Requirement:
Exactly retype the lines from the top of the data through the line containing "Neue SVS-Mitglieder", leaving out every picture.

Stored records:
»»
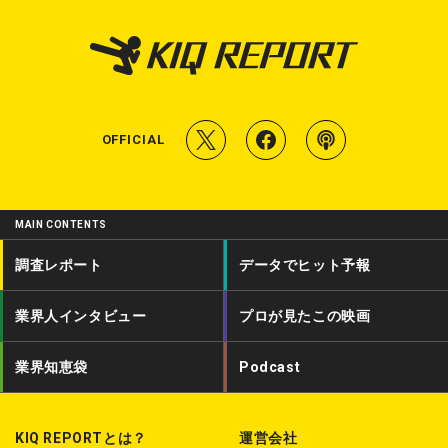
T
f
P
OFFICIAL
w
a
o
i
c
d
MAIN CONTENTS
t
e
c
調査レポート
データでヒット予報
t
b
a
業界人インタビュー
プロが見たこの映画
e
o
s
r
o
t
業界知恵袋
Podcast
k
KIQ REPORTとは？
運営会社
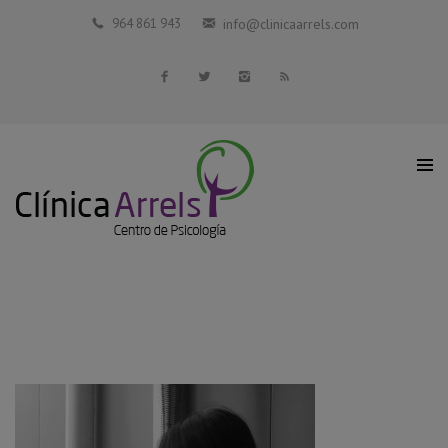
Inicio
964 861 943
info@clinicaarrels.com
La Clínica
Profesionales Colaboradores
Servicios
Blog
Contacto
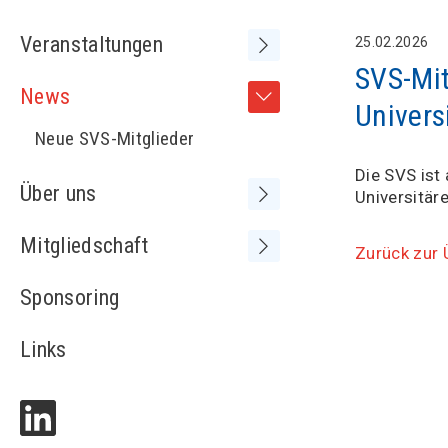
Veranstaltungen
25.02.2026
SVS-Mit
Frühere Kongresse /
News
Tagungen
Univers
Neue SVS-Mitglieder
Die SVS ist
Über uns
Universitär
Vorstand
Mitgliedschaft
Zurück zur 
Sitzungen Vorstand
Medienspiegel
Sponsoring
MV+ und SVS-Kongress
Adressliste
Statuten
Links
Partnerschaften
Kontakt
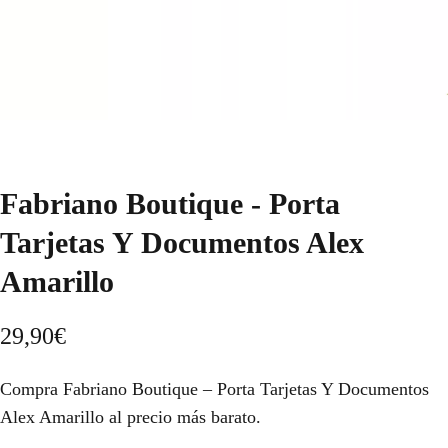
Fabriano Boutique - Porta
Tarjetas Y Documentos Alex
Amarillo
29,90
€
Compra Fabriano Boutique – Porta Tarjetas Y Documentos
Alex Amarillo al precio más barato.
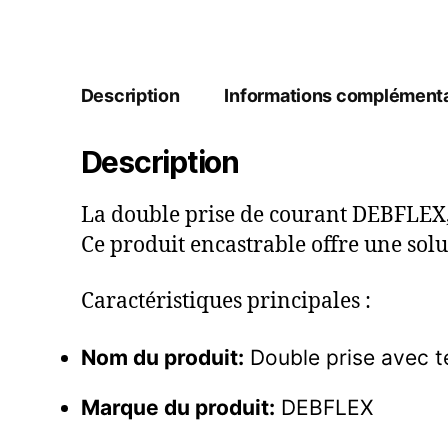
Description
Informations complémenta
Description
La double prise de courant DEBFLEX, is
Ce produit encastrable offre une solu
Caractéristiques principales :
Nom du produit:
Double prise avec t
Marque du produit:
DEBFLEX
««
Exercise result:
T
f
P
OFFICIAL
w
a
o
i
c
d
MAIN CONTENTS
t
e
c
調査レポート
データでヒット予報
t
b
a
業界人インタビュー
プロが見たこの映画
e
o
s
r
o
t
業界知恵袋
Podcast
k
KIQ REPORTとは？
運営会社
Inicio
964 861 943
info@clinicaarrels.com
La Clínica
Profesionales Colaboradores
Servicios
Blog
Contacto
Veranstaltungen
25.02.2026
SVS-Mit
Frühere Kongresse /
News
Tagungen
Univers
Neue SVS-Mitglieder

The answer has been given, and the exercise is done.